I owned a show horse with only one eye for many years. We retired her and only rode her on trails, but she did very well. The only thing I ever had to really watch was the kids being on the ground on that side. She might not see them and hit them with her head. Otherwise, she adjusted very well. We even drove her with a cart. She lived to be 32 years old and then lost sight in her other eye. We had her for another year, completely blind. I don't recommend this for very long. It is just not fair when they are this old. We loved her and she was a great horse despite her disability. Don't underestimate the horse's ability to adapt and thrive.
Me and another girl here are sharing a horse right now. If she sems this thread she will probably reply as well. But the Appaloosa mare is pregnant as of right now and she blind in one eye. And when we first bought her we rode her by a BIG fan on her blind side and it didn't bother her a bit. We also rode her between to closely parked cars and she didn't mind. But she has been blind in that eye for over 9 years easily. I also think she may be going deaf or something. I was on her blind side and was talkign to her and when I touched her face it scared her to death. So make sure you always approach from the non blind side and work your way around unless you make sure they hear you loud and clear. I took one of the pictures standing directly behind her rear. And the one with me riding. I was riding in the dark and in the snow. And it was only the 2nd time I had ever ridden her. And she did fantastic even bareback.

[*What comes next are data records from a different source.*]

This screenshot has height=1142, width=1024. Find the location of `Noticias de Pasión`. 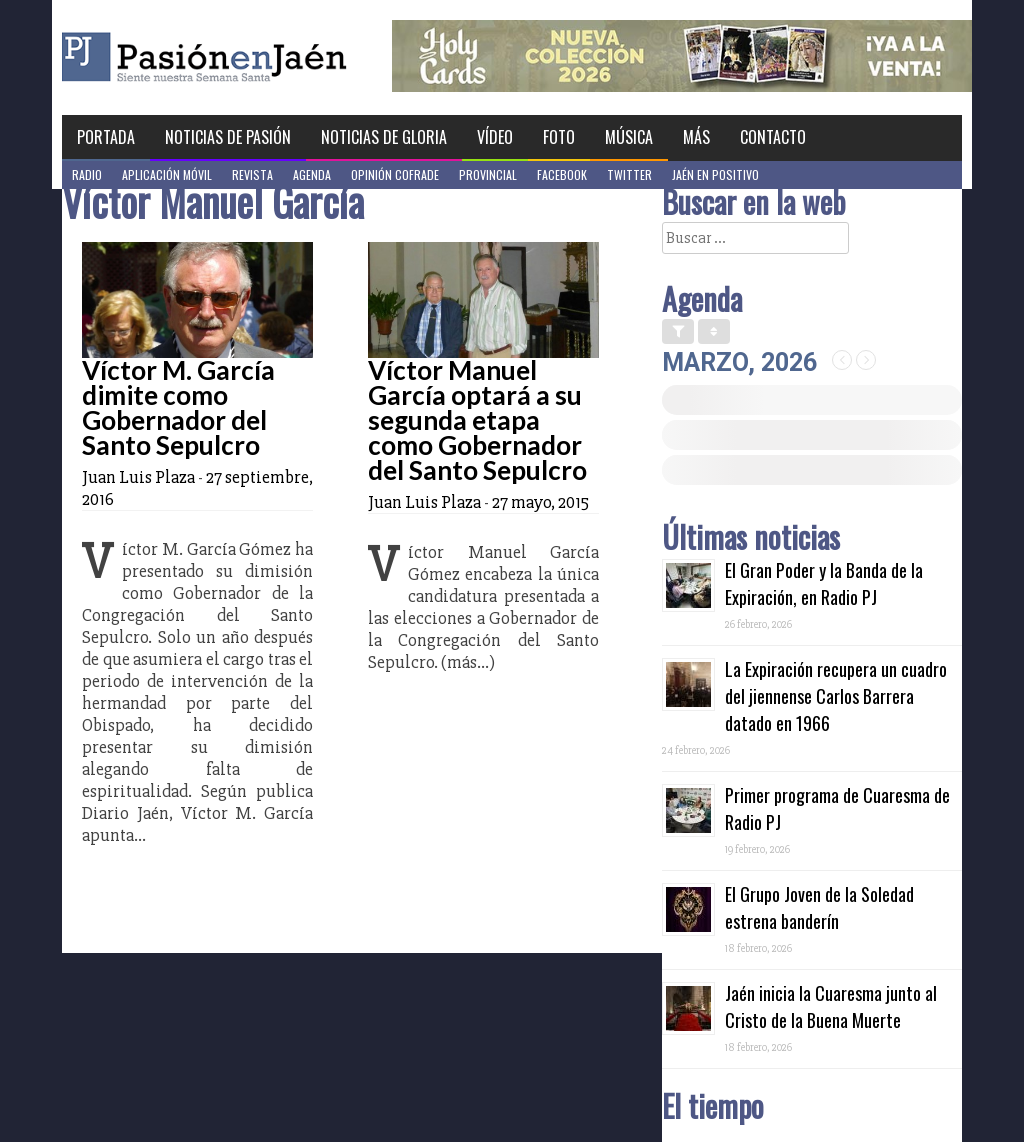

Noticias de Pasión is located at coordinates (228, 137).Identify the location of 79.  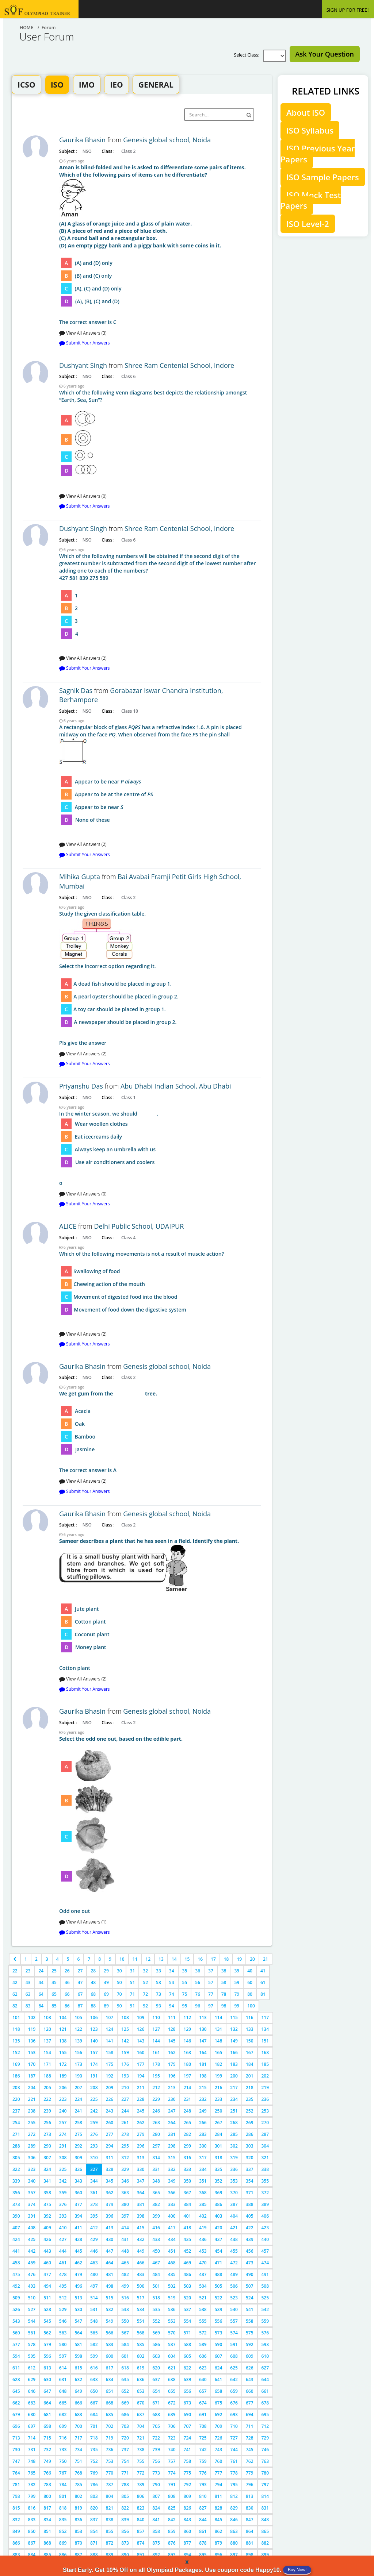
(236, 1994).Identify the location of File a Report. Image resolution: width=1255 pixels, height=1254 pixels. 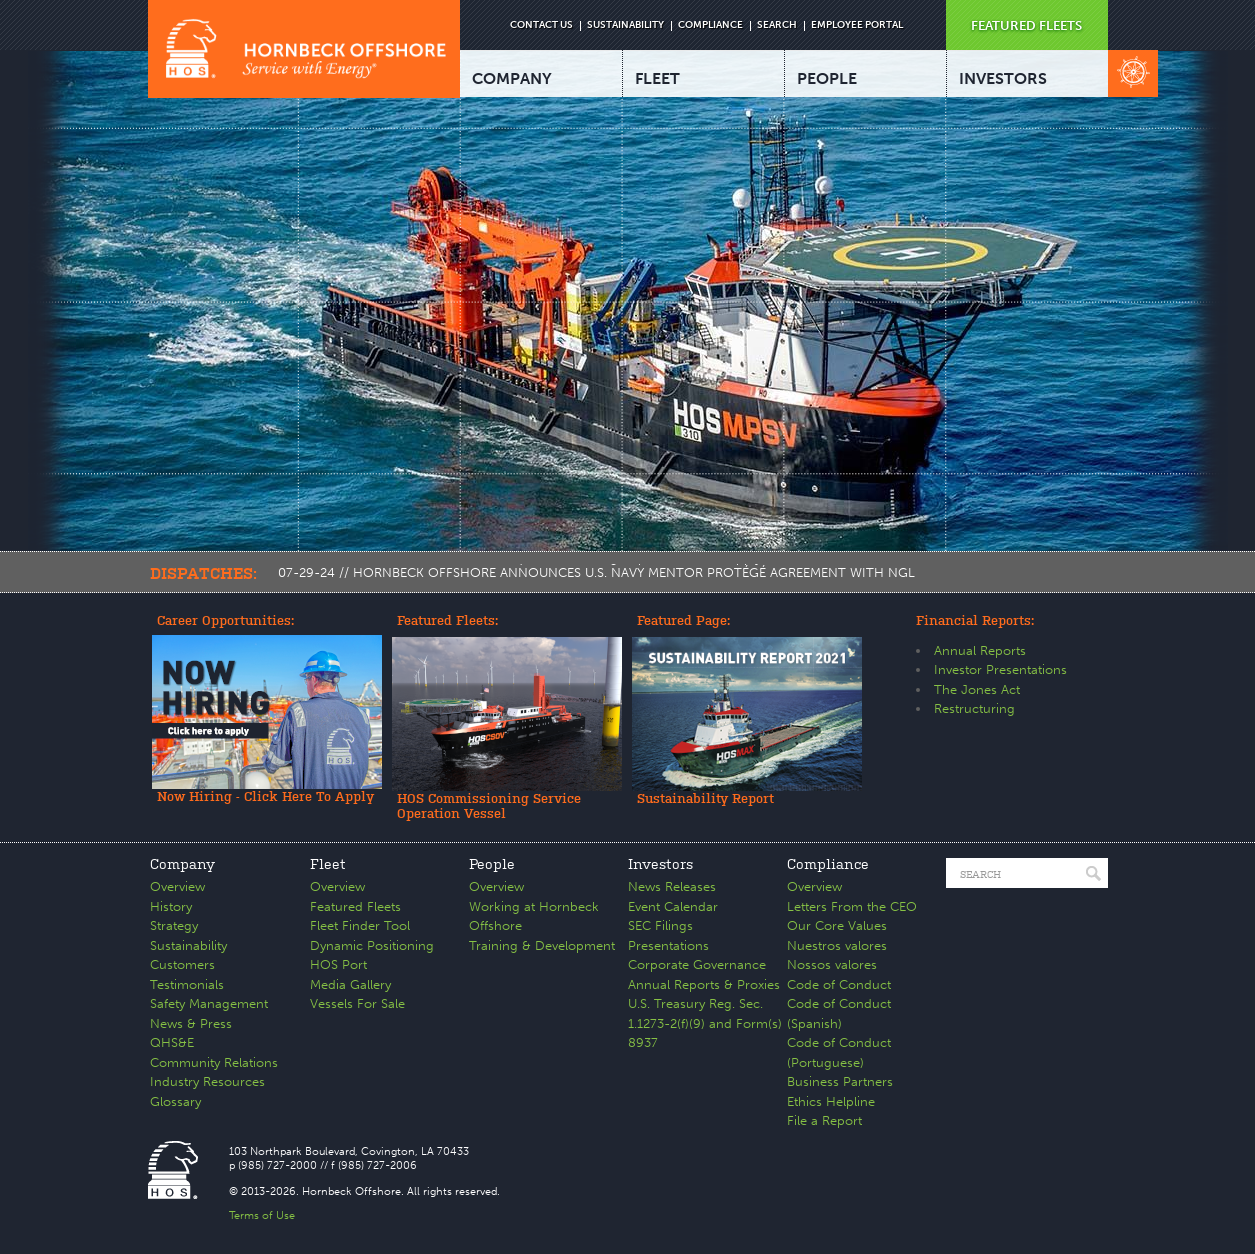
(824, 1120).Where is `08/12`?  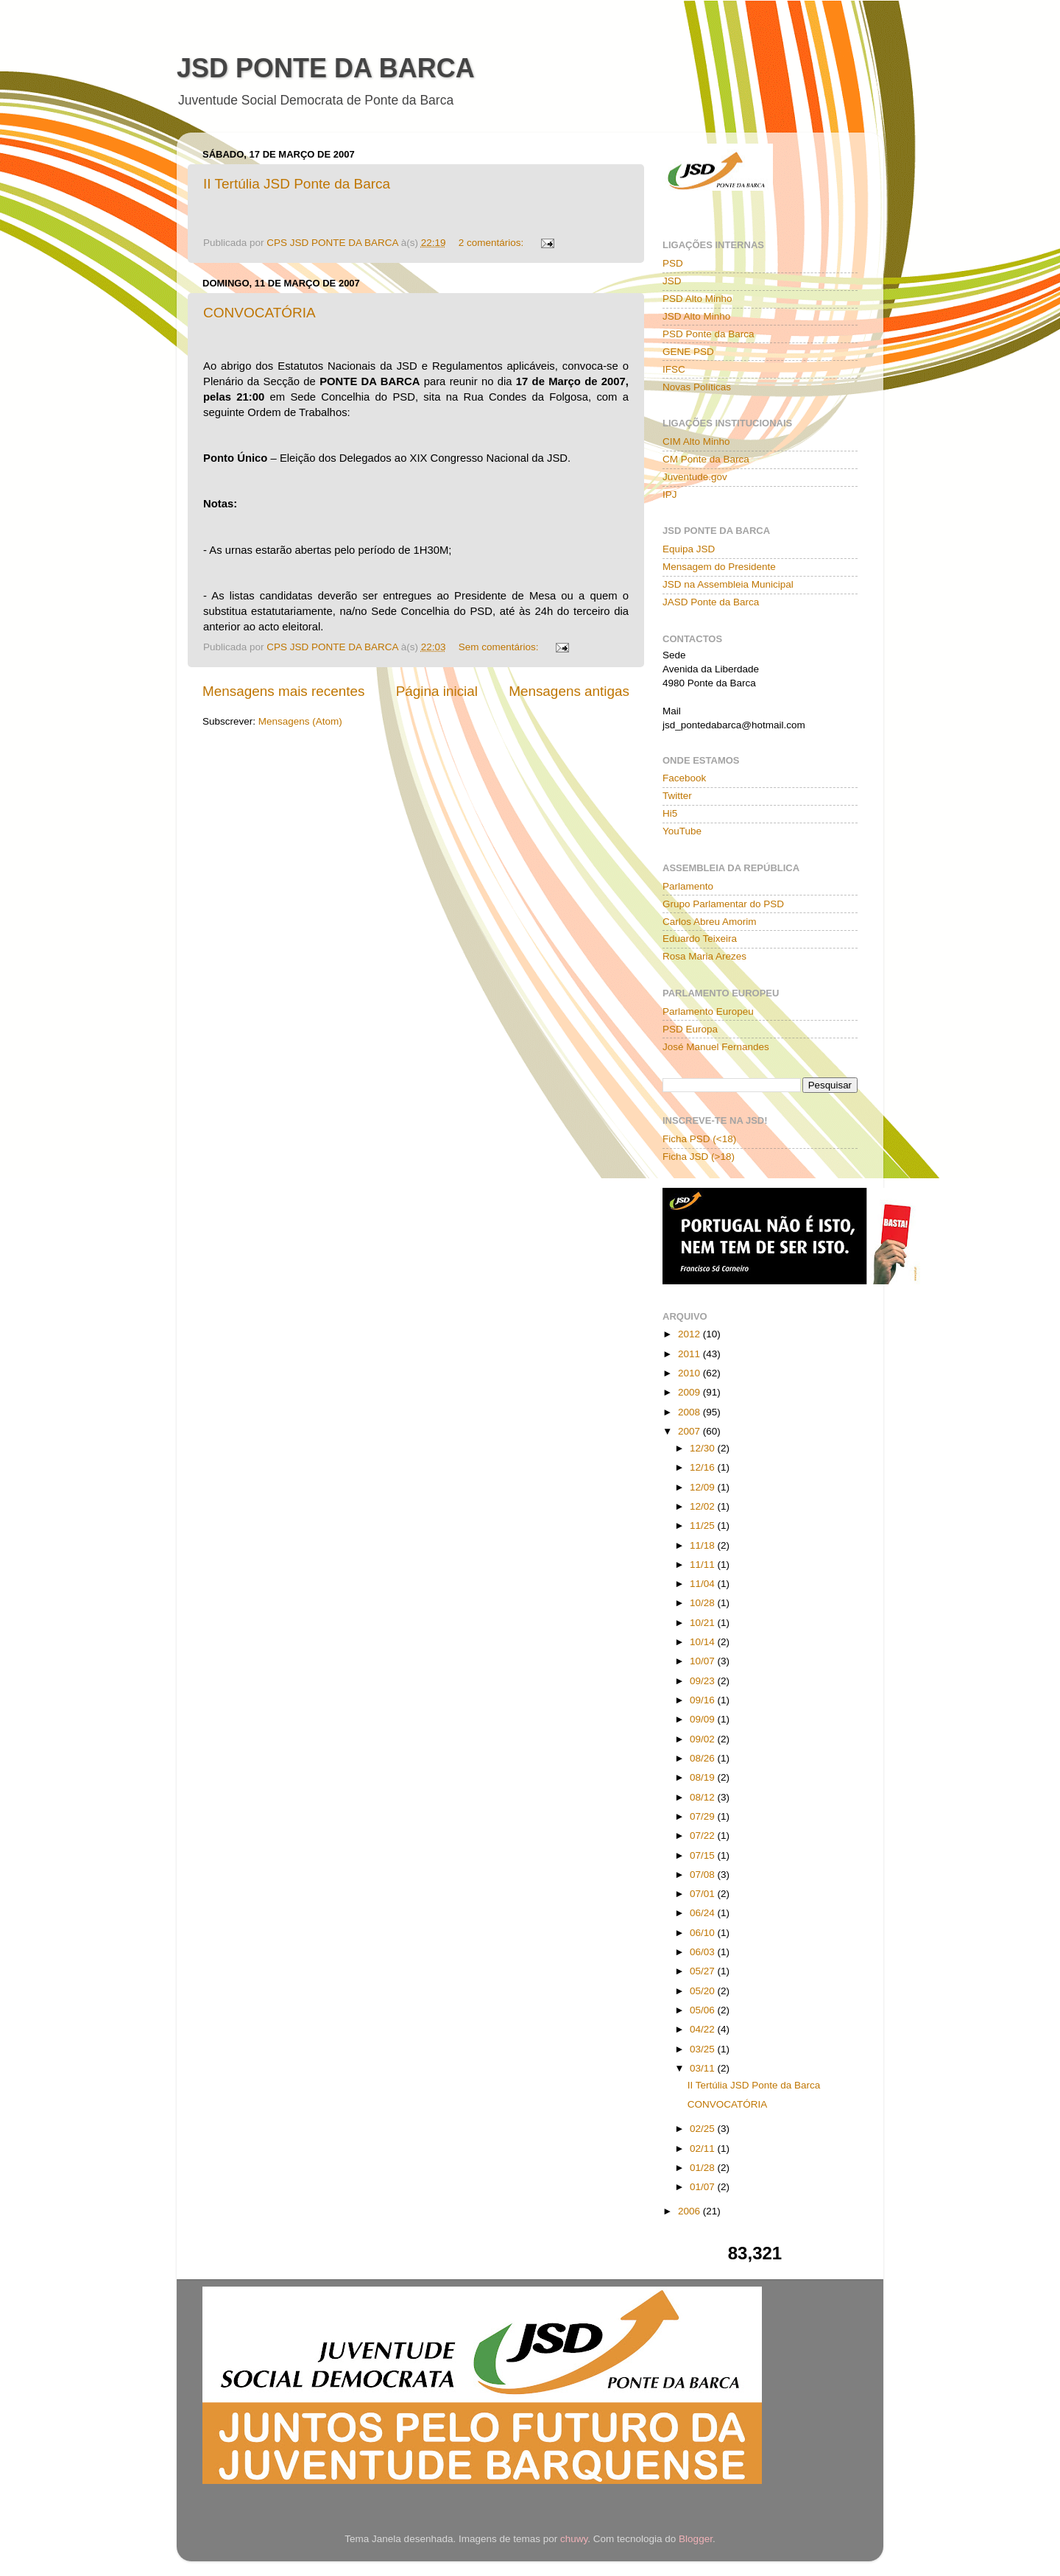 08/12 is located at coordinates (704, 1797).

There is also to be known completely blind horses to compete and horses that are blind in one eye to still compete in shows and such.
No, I don't think it's fair to them either, but I can understand how attached you can get to them.
I've seen a few people try to find homes for totally blind horses. I don't think that's fair either, to take them from familiar surroundings and put them in a strange place when they are totally blind. Unless of course it's an emergency or a rescue.
you can do anything with a blind horse. With enough training and trust.
And here are some rescues for blind horses. Flurry's Hope HorseNet Horse Rescue
I know there is more and there is also an awesome video of a family who started a rescue specifically for blind horses but I can't seem to find it.
I owned an appy that went blind in her right eye - she was about 20. The eye had that cloudy look, but otherwise was healthy. She was totally fine and you could ride her and you'd never know she was blind.